Shotwell Architecture Overview: Performance via Aggregation and Transactions
As a media manager, it's expected that Shotwell will deal with large collections of photos and videos and their organizing containers, tags and events. It's tempting when writing code to perform an operation on selected group of objects one at a time. This works when a small number of objects is affected, but doesn't scale when the number is huge. Shotwell has systems in place to attempt to deal with operations on groups all at once, or at least in such a way as to minimize impact. This strategy is continually evolving.
1. Signal Aggregation
The first step toward this is in the data architecture in the form of signal aggregation. If several objects are added at once to a DataCollection, instead of firing a separate "added" signal for each one, an "items-added" signal is fired supplying a list of all added items. It's a simple example, but these pluralized signals mean that signal handlers are only called once.
This can be circumvented by poorly written code by adding objects one at a time in a loop rather than gathering them together and submitting them at once. Good interfaces help prevent this but it still must be watched for by human eyes.
2. Freezing and Thawing
Sometimes it's not as simple as gathering all the objects and submitting them at once. Some times multiple objects must be called in succession to perform their operations, or layering prevents an easy way to gather objects together. In this case, DataCollections may be frozen at the start of a large operation set and frozen at the end.

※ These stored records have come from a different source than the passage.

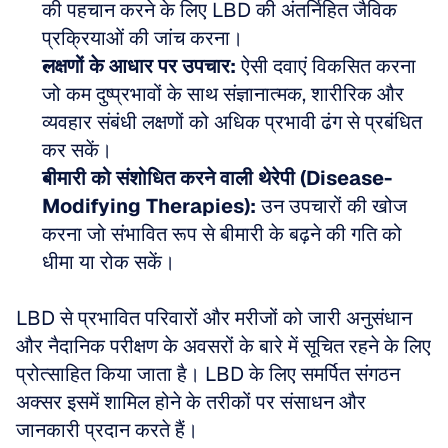
की पहचान करने के लिए LBD की अंतर्निहित जैविक 
प्रक्रियाओं की जांच करना।
लक्षणों के आधार पर उपचार:
 ऐसी दवाएं विकसित करना 
जो कम दुष्प्रभावों के साथ संज्ञानात्मक, शारीरिक और 
व्यवहार संबंधी लक्षणों को अधिक प्रभावी ढंग से प्रबंधित 
कर सकें।
बीमारी को संशोधित करने वाली थेरेपी (Disease-
Modifying Therapies):
 उन उपचारों की खोज 
करना जो संभावित रूप से बीमारी के बढ़ने की गति को 
धीमा या रोक सकें।
LBD से प्रभावित परिवारों और मरीजों को जारी अनुसंधान 
और नैदानिक परीक्षण के अवसरों के बारे में सूचित रहने के लिए 
प्रोत्साहित किया जाता है। LBD के लिए समर्पित संगठन 
अक्सर इसमें शामिल होने के तरीकों पर संसाधन और 
जानकारी प्रदान करते हैं।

A frozen DataCollection won't fire a subset of its signals when changes occur. For the base DataCollection class, the signals are "items-altered" and "ordering-changed". For example, if LibraryPhoto.global is frozen, any number of Photos may be altered (i.e. rotated) and none of LibraryPhoto.global's observers will be notified. Instead, the signals are aggregated in an internal list.

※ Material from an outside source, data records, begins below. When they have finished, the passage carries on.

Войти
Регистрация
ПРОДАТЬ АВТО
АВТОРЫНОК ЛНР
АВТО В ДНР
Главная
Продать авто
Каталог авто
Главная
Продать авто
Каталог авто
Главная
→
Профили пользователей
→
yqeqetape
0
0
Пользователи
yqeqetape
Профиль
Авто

When the DataCollection is thawed, all the signals that should have been fired are fired at once. Thus, freezing and thawing is a special case of signal aggregation.
Calls to DataCollection's freeze and thaw methods may be nested.
3. Transactions
Freezing a collection allows for signal emission to be controlled. Since most DataSources have a backing representation that must be updated during operations, their respective SourceCollections may offer a TransactionController. Currently only MediaSourceCollections are required to offer one; this may be made a requirement for all SourceCollections in the future.
A TransactionController is an abstract class that mirrors the freeze/thaw characteristics of the DataCollection. Its interface is begin() and commit(), reflecting the database terminology it sprung from. Each SourceCollection is responsible for implementing its own TransactionController. In the case of LibraryPhotos and Videos, their TransactionController.begin() operations (a) freeze their respective SourceCollections and (b) open an SQLite transaction. If tens or hundreds of database operations occur back-to-back, it's far more efficient to group them as a single transaction to the database. TransactionContoller takes advantage of that.
4. In Practice
These strategies evolved over time and were not always available in Shotwell. Different code uses different strategies to optimize performance. Signal aggregation has been around long enough that most code takes advantage of it. Freezing collections is mostly well-used, but there are still some operations (notably Commands) that do not use it yet. Transactions are the newest and code should be moved to it whenever possible.
More or better strategies may appear in the future. These represent the direction Shotwell is going to maximize performance.